The course is administrated by

Institutt for automasjon og prosessteknologi

Type of course

The course is available as a singular course. The course is also available to exchange students and Fulbright students.

Course overlap

TEK-3016 Machine Vision 10 ects

Course contents

This course builds on the knowledge gained from Image Analysis and Machine Learning courses.

Fundamentals of technical and scientific report writing with emphasis on performing experiments and data analysis pertaining to image analysis themes.

Introduction to machine vision: fundamentals of image formation and camera parameters. An overview of Image sensing pipeline, Demosaicing, and JPEG compression.

Our visual system, eye tracking, eye tracking technologies, analysis of eye tracking data, visual saliency, and deep visual saliency. Monocular and Binocular cues for depth perception.

Feature extraction methods: RANSAC, SIFT, and HOG.

Fundamentals of Geometric Image Formation, Pinhole camera model, Camera Calibration, Extrinsic and Intrinsic parameters.

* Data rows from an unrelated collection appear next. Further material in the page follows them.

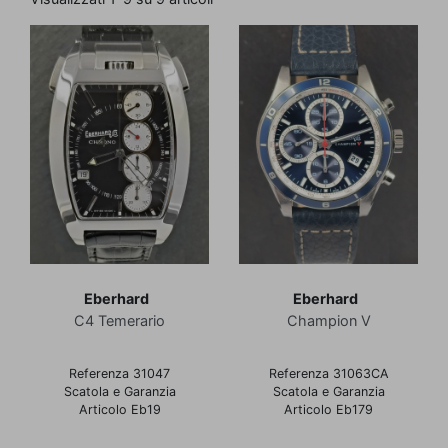
Eberhard
Eberhard
C4 Temerario
Champion V
Referenza 31047
Referenza 31063CA
Scatola e Garanzia
Scatola e Garanzia
Articolo Eb19
Articolo Eb179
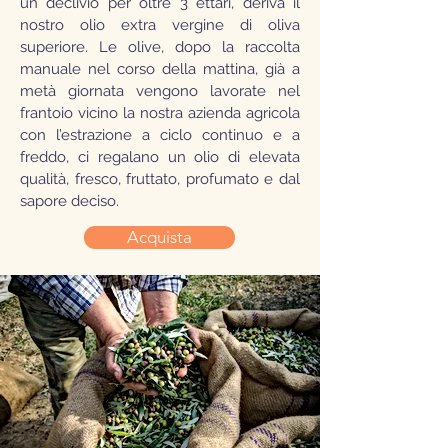
un declivio per oltre 3 ettari, deriva il
nostro olio extra vergine di oliva
superiore. Le olive, dopo la raccolta
manuale nel corso della mattina, già a
metà giornata vengono lavorate nel
frantoio vicino la nostra azienda agricola
con l’estrazione a ciclo continuo e a
freddo, ci regalano un olio di elevata
qualità, fresco, fruttato, profumato e dal
sapore deciso.
Acquista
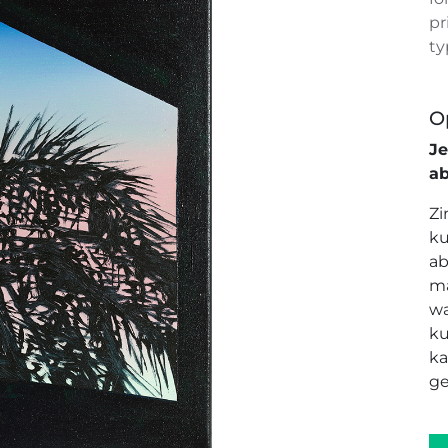
pr
ty
O
J
a
Zi
ku
ab
ma
wa
ku
ka
ge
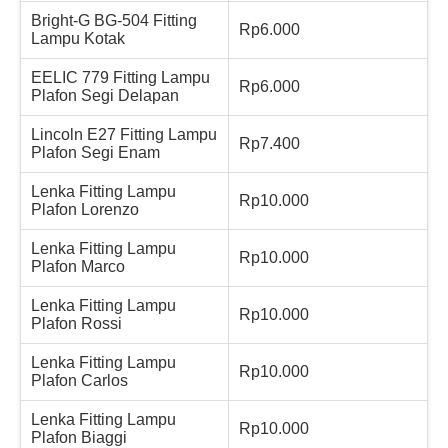
Bright-G BG-504 Fitting
Rp6.000
Lampu Kotak
EELIC 779 Fitting Lampu
Rp6.000
Plafon Segi Delapan
Lincoln E27 Fitting Lampu
Rp7.400
Plafon Segi Enam
Lenka Fitting Lampu
Rp10.000
Plafon Lorenzo
Lenka Fitting Lampu
Rp10.000
Plafon Marco
Lenka Fitting Lampu
Rp10.000
Plafon Rossi
Lenka Fitting Lampu
Rp10.000
Plafon Carlos
Lenka Fitting Lampu
Rp10.000
Plafon Biaggi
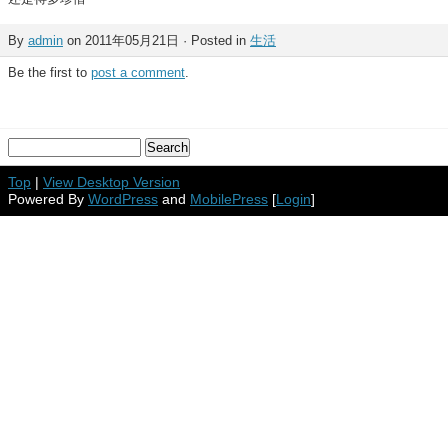
By
admin
on 2011年05月21日 · Posted in
生活
Be the first to
post a comment
.
Top
|
View Desktop Version
Powered By
WordPress
and
MobilePress
[
Login
]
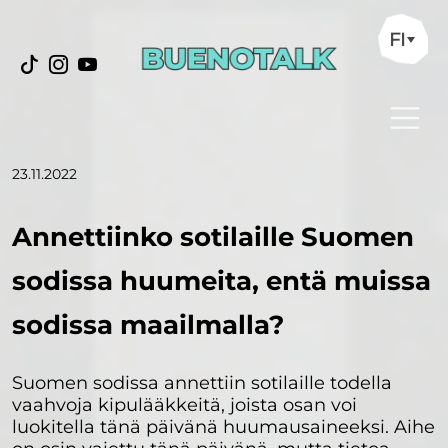
FI
23.11.2022
Annettiinko sotilaille Suomen
sodissa huumeita, entä muissa
sodissa maailmalla?
Suomen sodissa annettiin sotilaille todella
vaahvoja kipulääkkeitä, joista osan voi
luokitella tänä päivänä huumausaineeksi. Aihe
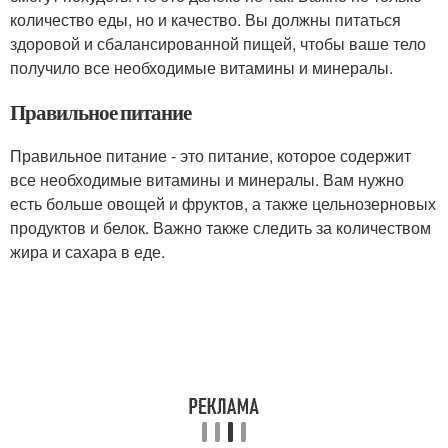
количество еды, но и качество. Вы должны питаться
здоровой и сбалансированной пищей, чтобы ваше тело
получило все необходимые витамины и минералы.
Правильное питание
Правильное питание - это питание, которое содержит
все необходимые витамины и минералы. Вам нужно
есть больше овощей и фруктов, а также цельнозерновых
продуктов и белок. Важно также следить за количеством
жира и сахара в еде.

A high-level summary of advanced deep learning methods for image analysis such as object detection, inpainting, super-resolution and/or image generation.


Admission requirements

A relevant undergraduate Bachelor Engineering program with minimum 25 credits mathematics, 5 credits statistics, 7,5 credits physics.

Application code: 9371

FYS-2010 Image Analysis, FYS-2006 Signal Processing or FYS-2021 Machine Learning is recommended.


Objective of the course

Knowledge:

This interdisciplinary course should give the candidate a good understanding of machine vision with special focus on a case study in one of the following areas: Machine Learning, Automation, Drone Technology, Medical Informatics & Imaging, Nautical Science, Remote Sensing, and Industrial Applications.

Skills:


Language of instruction

English

Teaching methods

Lectures, workshops and mandatory laboratory work.